That's a thread on here or on a diy site?
I'm confused too.:blink:


----------



## 480sparky (Sep 20, 2007)

Rudeboy said:


> Nice. I noticed it has a fourth terminal spot with no screw just a piece of cardboard slapped on there. Must have been made with random device parts or something.


 
My guess is, it's one enclosure that can serve multiple switch options..... 3-way, 4-way DP, etc.

There's provisions for 4 terminals. One just had the red cardboard in it. The 'feed-thru' had a terminal, but wasn't connected to anything (manufacturing error??).

I could see where the design could be adapted with different internal parts to accomodate other switching mechanisms.
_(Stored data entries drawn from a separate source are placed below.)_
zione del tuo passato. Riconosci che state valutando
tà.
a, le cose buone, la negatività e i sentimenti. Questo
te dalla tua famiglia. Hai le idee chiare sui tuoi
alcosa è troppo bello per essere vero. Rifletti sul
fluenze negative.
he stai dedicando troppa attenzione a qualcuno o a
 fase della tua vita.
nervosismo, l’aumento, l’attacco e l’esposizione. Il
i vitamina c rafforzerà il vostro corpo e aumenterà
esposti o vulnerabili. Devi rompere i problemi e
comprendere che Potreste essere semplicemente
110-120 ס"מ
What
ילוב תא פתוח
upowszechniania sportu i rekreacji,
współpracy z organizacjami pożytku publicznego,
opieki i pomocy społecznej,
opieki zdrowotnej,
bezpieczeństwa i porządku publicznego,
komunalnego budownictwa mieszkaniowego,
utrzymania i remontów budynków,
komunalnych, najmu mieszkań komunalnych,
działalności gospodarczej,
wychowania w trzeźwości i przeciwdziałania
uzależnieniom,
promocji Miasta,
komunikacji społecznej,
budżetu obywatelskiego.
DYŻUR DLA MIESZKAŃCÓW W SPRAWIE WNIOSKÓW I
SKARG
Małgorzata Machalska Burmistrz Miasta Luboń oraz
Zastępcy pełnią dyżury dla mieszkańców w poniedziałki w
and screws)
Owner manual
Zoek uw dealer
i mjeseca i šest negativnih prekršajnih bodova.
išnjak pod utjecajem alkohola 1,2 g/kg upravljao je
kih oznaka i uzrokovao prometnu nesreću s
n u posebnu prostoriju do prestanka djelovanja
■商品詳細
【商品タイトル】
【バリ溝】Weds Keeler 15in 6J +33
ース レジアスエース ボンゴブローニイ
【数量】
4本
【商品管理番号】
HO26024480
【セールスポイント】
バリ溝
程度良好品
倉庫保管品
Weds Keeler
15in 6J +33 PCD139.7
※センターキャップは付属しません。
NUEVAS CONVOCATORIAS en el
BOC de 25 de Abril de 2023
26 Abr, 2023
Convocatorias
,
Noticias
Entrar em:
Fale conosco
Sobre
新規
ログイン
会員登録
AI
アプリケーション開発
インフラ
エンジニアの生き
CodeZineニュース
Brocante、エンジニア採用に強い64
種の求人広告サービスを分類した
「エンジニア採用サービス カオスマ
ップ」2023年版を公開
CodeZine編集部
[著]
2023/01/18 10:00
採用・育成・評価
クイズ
It works when the button is pushed, and a small spring-loaded tab turns a small gear. You can see the tab, right under the spring.










That tab turns a lateral gear, here in the center:









The copper strip along the left has several contact points on it, which I would assume it could be used for 3-way and 4-way purposes.
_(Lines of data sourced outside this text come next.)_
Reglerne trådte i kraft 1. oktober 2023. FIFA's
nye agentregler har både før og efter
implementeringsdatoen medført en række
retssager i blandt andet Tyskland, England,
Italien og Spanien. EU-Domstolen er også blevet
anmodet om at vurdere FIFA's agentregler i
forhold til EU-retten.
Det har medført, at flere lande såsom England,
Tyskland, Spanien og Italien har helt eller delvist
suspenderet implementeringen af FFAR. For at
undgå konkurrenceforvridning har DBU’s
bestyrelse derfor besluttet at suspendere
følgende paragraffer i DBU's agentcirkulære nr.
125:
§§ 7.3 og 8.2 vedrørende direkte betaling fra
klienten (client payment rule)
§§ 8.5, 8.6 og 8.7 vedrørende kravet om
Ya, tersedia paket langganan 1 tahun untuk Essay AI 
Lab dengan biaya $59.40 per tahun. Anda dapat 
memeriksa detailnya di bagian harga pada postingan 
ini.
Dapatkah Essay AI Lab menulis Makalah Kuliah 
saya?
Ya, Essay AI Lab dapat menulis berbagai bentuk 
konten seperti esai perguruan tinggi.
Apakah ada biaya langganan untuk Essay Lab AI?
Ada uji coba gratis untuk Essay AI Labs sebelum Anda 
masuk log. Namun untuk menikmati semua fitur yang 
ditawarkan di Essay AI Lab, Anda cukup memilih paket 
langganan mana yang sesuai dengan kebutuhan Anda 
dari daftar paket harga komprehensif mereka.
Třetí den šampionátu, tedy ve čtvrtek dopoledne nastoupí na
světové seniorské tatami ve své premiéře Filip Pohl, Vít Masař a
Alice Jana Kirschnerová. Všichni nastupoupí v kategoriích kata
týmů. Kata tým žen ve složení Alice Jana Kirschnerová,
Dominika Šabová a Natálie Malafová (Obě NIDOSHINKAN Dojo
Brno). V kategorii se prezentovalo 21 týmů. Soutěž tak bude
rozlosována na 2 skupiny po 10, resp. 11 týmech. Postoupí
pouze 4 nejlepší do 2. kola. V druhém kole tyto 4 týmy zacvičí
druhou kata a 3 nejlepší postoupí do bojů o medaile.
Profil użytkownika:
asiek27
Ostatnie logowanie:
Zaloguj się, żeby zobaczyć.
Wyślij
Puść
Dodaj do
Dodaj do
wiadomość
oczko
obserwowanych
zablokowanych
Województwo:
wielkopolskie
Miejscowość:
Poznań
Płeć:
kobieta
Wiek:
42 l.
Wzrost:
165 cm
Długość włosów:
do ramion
When the gear is turned slightly, the copper strip is allowed to move, one set of contacts closes, and completes the circuit:










Push the button again, the gear moves and the strip is pushed away, opening the contacts.


----------



## nolabama (Oct 3, 2007)

Now that is a really neeto switch. What was wrong with it? Just replace with new for the remodel?


----------



## Rudeboy (Oct 6, 2009)

Awesome post. 480, have you ever seen push-type 3 and 4-way switches? Sorry for the ignorance, I just can't think of any time I've seen one.


----------



## 480sparky (Sep 20, 2007)

nolabama said:


> Now that is a really neeto switch. What was wrong with it? Just replace with new for the remodel?


 
Nothing is 'wrong' with it, but there's two styles of devices in the house. These old Hubbells and new toggles.

All this old push-button stuff is in the basement in general, and that's where to work is. Everything is the remodel/addition will get new stuff. The finished portion on the main level is all new stuff as well. 



Rudeboy said:


> Awesome post. 480, have you ever seen push-type 3 and 4-way switches? Sorry for the ignorance, I just can't think of any time I've seen one.


Once finished, I think there will be just a couple 3-ways left in the stairway. If they want to replace them, I'll bring one home and take it apart as well.


----------



## jaybirdnetworkk (Dec 30, 2009)

goes backwith the old clicker


----------